Les vampires entrent ainsi dans la littérature occidentale d’imagination au milieu du XVIIIe siècle et son portrait devient conventionnel à partir du Vampyre de Polidori paru en 1819. Son prototype, avant Dracula, est le personnage de Lord Ruthven. Les auteurs français lancent la mode des vampires au milieu du XIXe siècle, mais ce sont les Anglais qui en popularisent l’image et ce sont les Allemands qui ont publié le plus de romans sur le thème.
En passant à l’Ouest, le vampire change de caractéristiques. De cramoisi, il devient d’une pâleur cadavérique ; il acquiert des incisives hypertrophiées qui laissent deux marques spécifiques sur le cou de ses victimes là où le vampire oriental aspirait le sang à travers la peau. Les vampires actuels de Twilight ou de True Blood n’ont plus d’haleine fétide, de touffe de poils dans la main, ni de cheveux roux ou une calvitie inquiétante. Les vampires occidentaux sont des séducteurs, alors que ceux des légendes orientales avaient souvent tout du décérébré. La dimension érotique est même devenue l’une des caractéristiques principales alors qu’elle n’existait pas dans les légendes orientales.
Le nouvel âge d’or des vampires
Pour le grand public, les années 1970 et 1980 marquent l’entrée dans un âge d’or des vampires que Jean Marigny n’hésite pas à qualifier de « révolution culturelle ». Il situe le tournant en 1977 avec la publication de Salem, un roman fantastique de Stephen King, rapidement suivi d’autres chefs-d’œuvre au succès retentissant (Anne Rice ou Poppy Z. Brite).
À cette époque, l’Occident voue, dans ses marges, une sorte de culte au vampire : en 1978, le spécialiste Jean-Paul Bourre montrait qu’il existait de très nombreuses sectes adorant Vlad Tepes, le Dracula historique. Au cinéma, le personnage de Dracula avait fait son grand retour au début des années 1960 avec la trilogie de Terence Fisher et, surtout, en 1969, avec le premier film qui se présente comme une comédie sur ce thème : Le Bal des Vampires de Roman Polanski.
Depuis les années 1990, un nouveau tournant a eu lieu : déferle alors une masse de romans et de nouvelles sur les vampires, qui s’adressent à un public américain adolescent et qui se déclinent en séries de plus en plus standardisées. À coté de cette culture de masse qui s’adresse potentiellement à tous, on trouve de petites communautés très fermées pratiquant certaines formes de vampirisme aux États-Unis, en France et au Japon [2]. Ces pratiques se seraient développées depuis les années 1980 et auraient culminé avec la création en 1989 d’un Temple du Vampire, fondé dans l’État de Washington, qui présente aujourd’hui des ramifications au Canada et en Europe (ce temple a un site Internet dédié : http://www.vampiretemple.com).
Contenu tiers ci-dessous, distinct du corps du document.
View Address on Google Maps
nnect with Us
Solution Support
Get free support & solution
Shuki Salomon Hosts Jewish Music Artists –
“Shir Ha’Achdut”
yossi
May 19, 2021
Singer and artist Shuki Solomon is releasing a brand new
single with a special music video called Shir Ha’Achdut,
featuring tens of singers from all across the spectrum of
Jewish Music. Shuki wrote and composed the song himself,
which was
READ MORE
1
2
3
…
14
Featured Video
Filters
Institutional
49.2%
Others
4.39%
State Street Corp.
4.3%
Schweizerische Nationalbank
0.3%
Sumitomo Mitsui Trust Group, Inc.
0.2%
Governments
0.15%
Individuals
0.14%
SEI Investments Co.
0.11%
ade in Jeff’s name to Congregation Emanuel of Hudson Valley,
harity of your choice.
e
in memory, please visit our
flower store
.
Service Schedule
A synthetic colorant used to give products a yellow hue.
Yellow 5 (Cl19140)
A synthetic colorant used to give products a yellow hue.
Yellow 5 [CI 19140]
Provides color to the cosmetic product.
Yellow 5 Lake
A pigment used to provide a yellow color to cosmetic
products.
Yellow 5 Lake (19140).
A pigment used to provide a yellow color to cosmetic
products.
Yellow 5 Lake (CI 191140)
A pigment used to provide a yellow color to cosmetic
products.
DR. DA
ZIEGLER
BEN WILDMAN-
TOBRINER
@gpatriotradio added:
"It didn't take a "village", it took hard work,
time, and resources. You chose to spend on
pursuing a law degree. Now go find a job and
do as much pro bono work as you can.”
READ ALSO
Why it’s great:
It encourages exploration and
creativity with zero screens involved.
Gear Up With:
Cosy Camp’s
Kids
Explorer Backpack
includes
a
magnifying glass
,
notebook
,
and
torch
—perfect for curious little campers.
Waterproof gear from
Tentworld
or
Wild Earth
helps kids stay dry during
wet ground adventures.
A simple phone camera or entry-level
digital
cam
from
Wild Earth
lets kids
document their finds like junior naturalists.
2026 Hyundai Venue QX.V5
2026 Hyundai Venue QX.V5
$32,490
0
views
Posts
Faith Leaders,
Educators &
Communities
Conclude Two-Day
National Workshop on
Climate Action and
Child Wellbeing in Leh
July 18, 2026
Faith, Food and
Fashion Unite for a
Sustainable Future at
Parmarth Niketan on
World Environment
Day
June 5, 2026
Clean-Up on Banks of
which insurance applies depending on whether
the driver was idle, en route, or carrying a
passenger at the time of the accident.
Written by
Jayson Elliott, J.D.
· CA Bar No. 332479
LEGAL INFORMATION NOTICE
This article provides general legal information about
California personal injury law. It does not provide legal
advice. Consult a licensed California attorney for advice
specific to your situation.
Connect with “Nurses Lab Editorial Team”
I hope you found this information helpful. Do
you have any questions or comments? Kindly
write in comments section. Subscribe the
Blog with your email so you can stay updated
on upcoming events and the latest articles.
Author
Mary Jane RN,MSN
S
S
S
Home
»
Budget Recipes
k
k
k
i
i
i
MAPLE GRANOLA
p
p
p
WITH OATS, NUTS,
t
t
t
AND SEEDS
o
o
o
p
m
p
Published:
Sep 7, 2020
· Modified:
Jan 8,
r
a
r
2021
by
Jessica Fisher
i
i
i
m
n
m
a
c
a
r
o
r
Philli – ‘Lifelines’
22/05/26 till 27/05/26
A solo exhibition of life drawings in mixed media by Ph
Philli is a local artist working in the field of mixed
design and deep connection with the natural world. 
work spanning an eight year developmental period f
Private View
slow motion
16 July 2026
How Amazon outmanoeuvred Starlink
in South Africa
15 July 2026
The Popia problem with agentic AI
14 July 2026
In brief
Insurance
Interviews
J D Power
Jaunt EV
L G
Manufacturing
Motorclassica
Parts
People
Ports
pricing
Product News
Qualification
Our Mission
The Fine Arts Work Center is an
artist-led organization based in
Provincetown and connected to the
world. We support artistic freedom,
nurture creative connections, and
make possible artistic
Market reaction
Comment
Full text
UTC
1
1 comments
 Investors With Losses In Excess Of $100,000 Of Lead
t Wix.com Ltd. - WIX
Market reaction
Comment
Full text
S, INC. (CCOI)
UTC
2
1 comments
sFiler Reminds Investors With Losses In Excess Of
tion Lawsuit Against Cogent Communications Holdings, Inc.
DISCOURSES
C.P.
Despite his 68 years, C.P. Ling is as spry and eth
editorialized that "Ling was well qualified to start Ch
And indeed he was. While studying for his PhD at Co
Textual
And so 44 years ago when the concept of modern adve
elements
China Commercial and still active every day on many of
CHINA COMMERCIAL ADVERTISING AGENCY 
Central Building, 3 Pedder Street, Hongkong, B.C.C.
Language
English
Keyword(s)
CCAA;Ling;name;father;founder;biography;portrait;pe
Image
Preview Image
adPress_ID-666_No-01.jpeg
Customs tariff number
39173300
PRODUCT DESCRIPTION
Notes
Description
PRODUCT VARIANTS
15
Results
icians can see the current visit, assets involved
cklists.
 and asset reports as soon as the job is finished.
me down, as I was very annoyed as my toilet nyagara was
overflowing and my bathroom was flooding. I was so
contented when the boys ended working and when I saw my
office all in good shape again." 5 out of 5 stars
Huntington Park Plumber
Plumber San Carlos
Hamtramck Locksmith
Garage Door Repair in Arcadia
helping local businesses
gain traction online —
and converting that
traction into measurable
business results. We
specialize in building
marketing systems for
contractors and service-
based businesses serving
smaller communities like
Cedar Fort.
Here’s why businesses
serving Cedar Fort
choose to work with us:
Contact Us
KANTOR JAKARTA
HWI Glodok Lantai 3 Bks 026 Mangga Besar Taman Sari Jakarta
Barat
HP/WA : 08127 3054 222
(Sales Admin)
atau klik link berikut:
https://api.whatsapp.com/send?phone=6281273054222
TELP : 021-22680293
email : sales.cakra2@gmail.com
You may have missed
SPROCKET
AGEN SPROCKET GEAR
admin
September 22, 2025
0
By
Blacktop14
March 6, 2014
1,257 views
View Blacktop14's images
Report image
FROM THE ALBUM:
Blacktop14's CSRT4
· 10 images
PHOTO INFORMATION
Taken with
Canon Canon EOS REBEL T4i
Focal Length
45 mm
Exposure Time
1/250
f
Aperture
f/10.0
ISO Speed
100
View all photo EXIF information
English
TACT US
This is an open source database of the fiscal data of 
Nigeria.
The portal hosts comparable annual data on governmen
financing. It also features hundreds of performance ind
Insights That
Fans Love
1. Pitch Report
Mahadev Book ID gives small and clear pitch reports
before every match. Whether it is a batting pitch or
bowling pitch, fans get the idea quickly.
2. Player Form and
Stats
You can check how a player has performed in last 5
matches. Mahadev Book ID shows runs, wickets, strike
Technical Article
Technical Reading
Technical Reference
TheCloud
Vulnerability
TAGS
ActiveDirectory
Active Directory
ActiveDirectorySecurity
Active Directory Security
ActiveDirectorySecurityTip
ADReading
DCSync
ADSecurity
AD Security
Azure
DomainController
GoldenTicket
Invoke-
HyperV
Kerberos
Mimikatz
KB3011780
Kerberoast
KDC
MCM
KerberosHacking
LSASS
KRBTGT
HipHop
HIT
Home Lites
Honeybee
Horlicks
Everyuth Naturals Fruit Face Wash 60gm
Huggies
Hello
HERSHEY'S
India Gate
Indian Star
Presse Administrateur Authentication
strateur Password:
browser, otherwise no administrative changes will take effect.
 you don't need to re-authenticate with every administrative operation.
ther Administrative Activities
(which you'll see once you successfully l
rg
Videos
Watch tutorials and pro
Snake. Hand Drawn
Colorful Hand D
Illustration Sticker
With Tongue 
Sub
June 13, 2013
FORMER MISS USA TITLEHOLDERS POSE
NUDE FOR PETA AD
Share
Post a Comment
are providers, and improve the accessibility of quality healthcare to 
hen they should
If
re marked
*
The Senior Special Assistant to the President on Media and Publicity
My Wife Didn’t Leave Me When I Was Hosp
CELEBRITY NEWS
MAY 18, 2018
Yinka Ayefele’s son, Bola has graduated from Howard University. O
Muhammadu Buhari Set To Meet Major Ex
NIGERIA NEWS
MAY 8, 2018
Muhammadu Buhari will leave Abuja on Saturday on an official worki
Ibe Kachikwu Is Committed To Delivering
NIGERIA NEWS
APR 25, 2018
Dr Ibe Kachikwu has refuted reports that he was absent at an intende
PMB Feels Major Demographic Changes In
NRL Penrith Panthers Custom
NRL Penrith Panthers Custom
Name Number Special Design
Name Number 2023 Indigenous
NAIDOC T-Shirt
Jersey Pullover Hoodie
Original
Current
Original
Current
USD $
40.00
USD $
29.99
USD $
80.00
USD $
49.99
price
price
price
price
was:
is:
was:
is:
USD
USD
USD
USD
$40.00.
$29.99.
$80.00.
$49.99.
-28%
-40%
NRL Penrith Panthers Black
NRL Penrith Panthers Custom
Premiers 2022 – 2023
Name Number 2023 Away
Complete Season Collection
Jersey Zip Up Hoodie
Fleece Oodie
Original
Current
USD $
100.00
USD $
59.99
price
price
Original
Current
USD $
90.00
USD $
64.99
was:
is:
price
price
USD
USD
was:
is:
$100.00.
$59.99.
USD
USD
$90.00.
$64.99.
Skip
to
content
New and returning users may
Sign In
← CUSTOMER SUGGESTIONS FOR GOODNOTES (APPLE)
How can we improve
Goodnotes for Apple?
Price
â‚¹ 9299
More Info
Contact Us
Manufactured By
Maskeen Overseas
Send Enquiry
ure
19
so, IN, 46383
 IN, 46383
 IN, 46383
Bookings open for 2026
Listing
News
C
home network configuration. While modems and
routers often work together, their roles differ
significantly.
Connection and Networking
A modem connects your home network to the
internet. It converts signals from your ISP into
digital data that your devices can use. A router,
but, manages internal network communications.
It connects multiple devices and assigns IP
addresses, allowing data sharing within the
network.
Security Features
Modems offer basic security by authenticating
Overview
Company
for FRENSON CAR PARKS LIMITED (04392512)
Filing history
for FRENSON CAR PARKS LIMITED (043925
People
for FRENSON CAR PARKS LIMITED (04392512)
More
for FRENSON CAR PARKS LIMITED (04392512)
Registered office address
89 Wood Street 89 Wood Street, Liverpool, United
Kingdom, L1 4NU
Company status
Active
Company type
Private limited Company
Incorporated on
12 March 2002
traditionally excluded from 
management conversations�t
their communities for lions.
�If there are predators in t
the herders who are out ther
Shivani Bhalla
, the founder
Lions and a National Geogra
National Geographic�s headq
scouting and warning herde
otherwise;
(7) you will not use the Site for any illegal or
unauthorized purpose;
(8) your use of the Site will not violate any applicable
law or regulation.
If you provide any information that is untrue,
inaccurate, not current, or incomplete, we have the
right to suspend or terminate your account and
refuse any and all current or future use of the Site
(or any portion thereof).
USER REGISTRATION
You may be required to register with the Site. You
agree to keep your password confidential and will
Selon Jean Marigny, la tendance actuelle la plus nette de la culture médiatique vampiresque vise à humaniser le vampire et à minimiser ce qui était chez lui inquiétant. La caractéristique la plus frappante est le fait que les héros vampires actuels semblent refuser de boire du sang humain : c’est le cas de Louis, le héros d’Entretien avec un vampire (créé par Anne Rice en 1976 et porté à l’écran en 1994 par Neil Jordan), mais aussi celui d’Edward Cullen, le héros de Twilight. Le vampire n’est plus forcément un odieux criminel. Le besoin de boire du sang demeure, mais le vampire qui y est contraint semble désormais tout faire pour ne pas nuire à ses « donneurs » (et non plus victimes). Tout un ensemble d’expédients l’y aide : insensibilisation par hypnose, cicatrisation immédiate, oubli de la scène de succion, etc. Pour Jean Marigny, « cette vision aseptisée permet aux vampires de devenir des héros à part entière que l’on peut même envier ou admirer : ils ne sont pas nuisibles, ils sont pratiquement invulnérables et la vieillesse et la maladie n’ont aucune prise sur eux » (p. 63). Le vampire moderne est un beau jeune homme, défenseur de la veuve et de l’orphelin : une sorte de héros au cœur pur, aux antipodes du mort-vivant traditionnel. Il n’est plus un aristocrate décadent habitant loin des hommes dans un château maudit, mais un urbain qui fait des études (comme Edward) ou qui a un métier et qui est parfaitement intégré dans sa communauté, avec laquelle il cherche à cohabiter. C’est le cas dans True Blood, une série américaine télévisée qui adapte les romans de Charlaine Harris. Si les vampires font connaître leur existence et prennent une nouvelle visibilité, c’est parce que l’invention du sang de synthèse permet une cohabitation entre anciens prédateurs et anciennes victimes.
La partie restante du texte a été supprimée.